While searching for a home for their family, they found another house, one that was derelict and empty.

“It reminded me of an old fisherman’s house in Maine,” recalled Eiter.


Historic significance


Astoria’s first National Register Historic District encompasses much of Uniontown: a treasure trove of vernacular, or folk, architecture. The houses, sometimes referred to as “big Finn boxes,” are exceedingly simple. The most heavily ornamented houses limit their decoration to a gable end, a turned porch post or two, a handful of spindlework, and perhaps a special window. The houses have a timeless beauty in their austerity.

By 1902, Carl, John and Oscar Berg occupied just such a home on Lincoln Street. Carl and John were fisherman. Oscar constructed boats for the Tallant-Grant Packing Co. Their house stood in a tightly packed neighborhood (some lots were as narrow as 25-feet). Each house claimed a ledge on the terraced hillside. Below them, wooden streets spread over the water, connecting a seemingly endless view of fish canneries and net lofts.


Removing layers


“When I purchased the house,” recalled Eiter, “it was in such disarray it was hard to deal with…. the house was covered with a hodgepodge of additions.” Eiter admits he needed days and days to sort things out. “It took two days just to find the water cut-off,” he lamented.

Eiter started renovating the first floor four months ago, focusing on cosmetic work such as painting and refinishing the floors. However, he realized renovating the living space would have to wait. The basement and exterior needed immediate attention.

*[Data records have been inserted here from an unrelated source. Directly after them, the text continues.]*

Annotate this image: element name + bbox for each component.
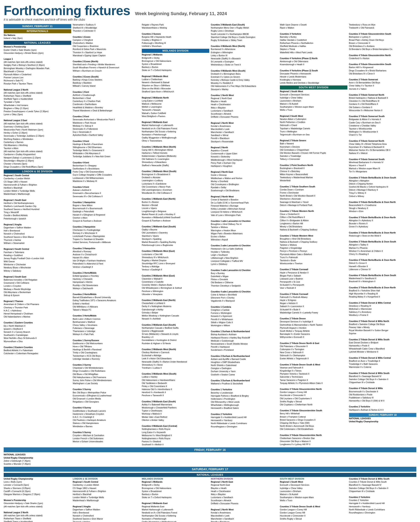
national-leagues-sun: Women's Premiership Exeter Chiefs v Sale… <box>4 45 71 168</box>
internationals-content: Six Nations Ireland v Italy (3pm) <box>4 34 71 39</box>
col4-top: Counties 3 Midlands East (South) Northam… <box>211 23 279 428</box>
midlands-content: Regional 1 Midlands Bridgnorth v Derby B… <box>142 53 209 446</box>
page-wrapper: Forthcoming fixtures Week beginning Sund… <box>0 0 420 522</box>
london-se-header: LONDON & SE DIVISION <box>4 169 71 174</box>
main-header: Forthcoming fixtures Week beginning Sund… <box>4 4 416 17</box>
column-1: SUNDAY, FEBRUARY 11 INTERNATIONALS Six N… <box>4 23 71 446</box>
sat-col6: Counties 3 Tribute Dorset & Wilts South … <box>349 477 417 522</box>
column-5: Wath Upon Dearne v Ossett Ripon v Malton… <box>280 23 347 446</box>
sunday-feb18-header: SUNDAY, FEBRUARY 18 <box>349 413 417 417</box>
column-3: Reigate v Raynes Park Wandsworthians v W… <box>142 23 209 446</box>
friday-col1: NATIONAL LEAGUES United Rugby Championsh… <box>4 453 140 466</box>
sat-col1: United Rugby Championship Lions v Bulls … <box>4 477 71 522</box>
column-4: Counties 3 Midlands East (South) Northam… <box>211 23 279 446</box>
internationals-header: INTERNATIONALS <box>4 29 71 33</box>
saturday-national-header: NATIONAL LEAGUES <box>4 473 416 477</box>
col6-top: Tewkesbury v Ross-on-Wye Tredworth v Old… <box>349 23 417 411</box>
column-2: Newmarket v Sudbury II Shelford III v Wo… <box>73 23 140 446</box>
week-label: Week beginning Sunday, February 11, 2024 <box>135 11 227 16</box>
counties-2-yorkshire-sat: Counties 2 Yorkshire <box>349 499 417 502</box>
counties-3-dorset-wilts-south: Counties 3 Tribute Dorset & Wilts South <box>349 480 417 483</box>
southwest-header: SOUTH WEST DIVISION <box>280 85 347 90</box>
saturday-header: SATURDAY, FEBRUARY 17 <box>4 467 416 472</box>
midlands-header: MIDLANDS DIVISION <box>142 49 209 53</box>
sunday-feb18-content: NATIONAL LEAGUES United Rugby Championsh… <box>349 417 417 423</box>
col3-top: Reigate v Raynes Park Wandsworthians v W… <box>142 23 209 47</box>
sat-col3: MIDLANDS DIVISION Regional 1 Midlands Br… <box>142 477 209 522</box>
southwest-content: Regional 1 South West Exmouth v Devonpor… <box>280 90 347 446</box>
regional-north-east-label: Regional North East <box>211 484 279 486</box>
london-se-content: Regional 1 South Central Camberley v Lon… <box>4 174 71 355</box>
sub-header: It is advisable to check matches and kic… <box>4 18 416 21</box>
column-6: Tewkesbury v Ross-on-Wye Tredworth v Old… <box>349 23 417 446</box>
col2-top: Newmarket v Sudbury II Shelford III v Wo… <box>73 23 140 443</box>
sat-col4: NORTHERN DIVISION Regional 1 North East … <box>211 477 279 522</box>
main-content: SUNDAY, FEBRUARY 11 INTERNATIONALS Six N… <box>4 23 416 446</box>
national-leagues-header-sun: NATIONAL LEAGUES <box>4 41 71 45</box>
saturday-content: United Rugby Championship Lions v Bulls … <box>4 477 416 522</box>
main-title: Forthcoming fixtures <box>4 4 130 17</box>
friday-header: FRIDAY, FEBRUARY 16 <box>4 447 416 452</box>
sat-col2: LONDON & SE DIVISION Regional 1 South Ce… <box>73 477 140 522</box>
col5-top: Wath Upon Dearne v Ossett Ripon v Malton… <box>280 23 347 84</box>
sunday-header: SUNDAY, FEBRUARY 11 <box>4 24 71 28</box>
gordon-league-coney-hill: Gordon League Coney Hill <box>280 511 347 514</box>
friday-content: NATIONAL LEAGUES United Rugby Championsh… <box>4 453 416 466</box>
regional-midlands-east-label: Regional Midlands East <box>142 505 209 508</box>
sat-col5: SOUTH WEST DIVISION Regional 1 South Wes… <box>280 477 347 522</box>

At some point, the basement was cobbled into living units. He discovered interior and exterior walls soaked with moisture in the barely finished space. “I started to demolish the basement (walls) just to allow air to flow through again,” said Eiter. This summer, he’ll further reduce moisture by tending to the uphill side of his house. There, the hillside slumped onto the building’s skirting. Eiter plans to remove the dirt, apply new skirting and install gravel drainage.


Receiving grant funds


This year, the City of Astoria applied for, and received, $11,000 from Oregon’s State Historic Preservation Office. Designated as a “pass through” for residential façade improvement, the City is focusing on homes in the Uniontown-Alameda Historic District. City planner, Nancy Ferber, said there was an interest to help homeowners with costly preservation projects to “retain the character of our neighborhoods.”

Eiter and Barna were among four applicants who applied for and received the first-come, first-served, matching grant. Eiter will use the grant to purchase materials for a variety of exterior projects including the repair and restoration of siding, windows and doors. He will also reconstruct wooden stairs: 33 from the street to the front yard, and an additional 17 to the home’s first floor.

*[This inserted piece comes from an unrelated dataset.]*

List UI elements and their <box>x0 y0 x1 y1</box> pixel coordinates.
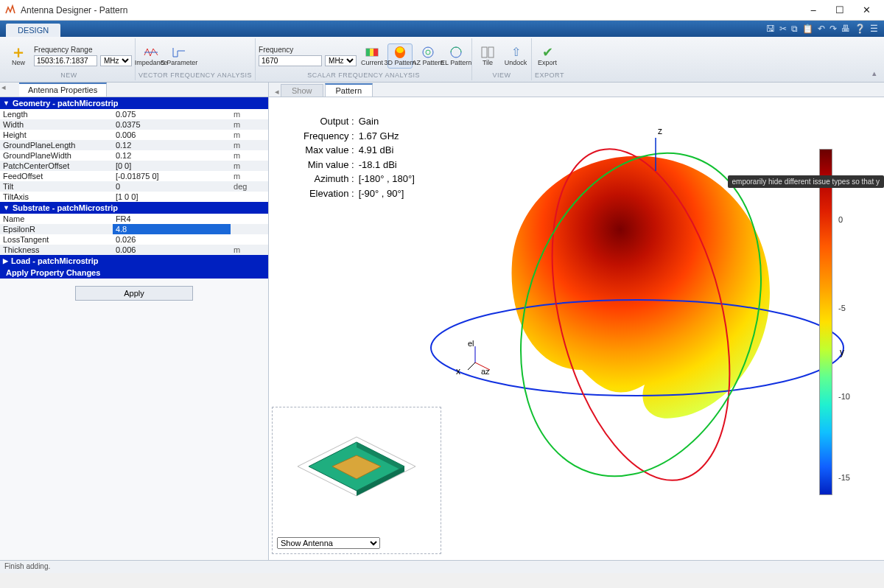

Importance of preservation


“I like doing the work,” said Eiter who appreciates the challenge ahead. “Part of my life change is trying to make this into a living…. it’s a lot of trial by fire,” he contends.

He is encouraged by the steady transformation of his historic building. “Just seeing the change… the house was empty and abused,” asserts Eiter. “.… it just needs TLC, somebody to care about it.”

“I don’t think this house is ready to fall apart,” he added.